To all you pansies who are whining about the foot to the back put yourself in that position. The guy didn’t stomp on her head; he pushed her down flat on the ground. No one knew what she was up to and took measures to neutralize her. If you have ever been handled by the police you will realize these same techniques are used against a perp. Please grow some balls and understand that these situations call for these measures. If she had a gun you would be crying that enough wasn’t done.
So that makes it okay to shove her to the ground and step on her head? Yeah, it does. You wanna play tough, you better get tough. Whiners.
Screw the narrative, make liberals afraid of confronting the right. This is why athiests and secularists cower and surrender to Muslims but feel free to whip up on and attack (literally and legally) Christians.
You want to mess with us? Get ready for an ass whoopin.
My hat’s off to all who acted with charm and grace. And why I never go where cockcroaches dwell. I know MY limits. But stand in my way … on the way to the voting booth this upcoming Tuesday? Then G*d help you.
Too bad nobody had a taser.
She’s lucky she didn’t get her fuxing head blown off. Robert Kennedy and George Wallace weren’t so fortunate.
Catch that last one? That's what in the air these days, the whiff of violence and anarchy from the hard right, from the reactionaries who have taken over the Republican Party. This is the anger stoked by the Palins and the Pauls. Yet the so-called mainstream conservatives, with very few exceptions, consort like pigs in the slop with those who rely violent, anti-American know-nothing for their scraps of power.

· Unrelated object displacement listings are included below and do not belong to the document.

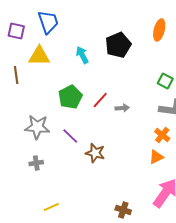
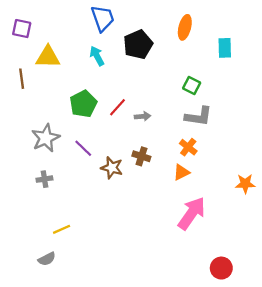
blue trapezoid: (48, 22) -> (103, 18), moved
gray star: (37, 127) -> (46, 138), turned -30
brown cross: (123, 210) -> (141, 156), moved

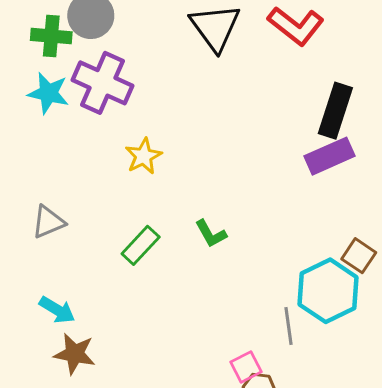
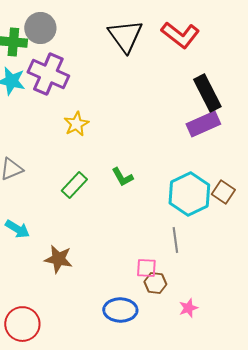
black rectangle: (335, 111) -> (207, 93), turned -45
cyan hexagon: (328, 291) -> (189, 194), moved
brown star: (75, 354) -> (58, 259), moved
pink square: (246, 367) -> (146, 268), turned 30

Perhaps the hatred on Hoft's sickening blog - where a policy that allows comments like these clearly approves of them as well - isn't so far from what we consider the mainstream? After all, the Gateway Pundit is published by The Institute on Religion and Public Life, which describes itself as "an interreligious, nonpartisan research and education institute whose purpose is to advance a religiously informed public philosophy for the ordering of society." The Institute was founded bythe late Richard John Neuhaus, a Catholic priest and former Lutheran clergyman who advised former President Bush and teamed with Watergate figure Charles Colson to edit Evangelicals and Catholics Together: Toward a Common Mission. Socially conservative? Yes. A hate-mongering radical espousing violence? No. Yet Fr. Neuhaus's website is now filled with hatred, only a year after his death.
A week from today, the mid-term elections unfold across the land. The Tea Party wing of the GOP will claim victory in its push of the Republican Party to the far frontiers of the American right. Their visceral - and in some case, race-based - hatred of President Obama masks a wider dislike for true liberalism, the open society we've crafted in centuries of blood, sweat and toil.
So here's what I say: vote against 'em.
UPDATE: Essential Melissa McEwen - "This is the inevitable result of a political movement that constantly engages in violent rhetoric (and there are a lot more links where those came from), whose elected officials feel comfortable speaking casually about the violent overthrow of the government. This shit doesn't happen in a void."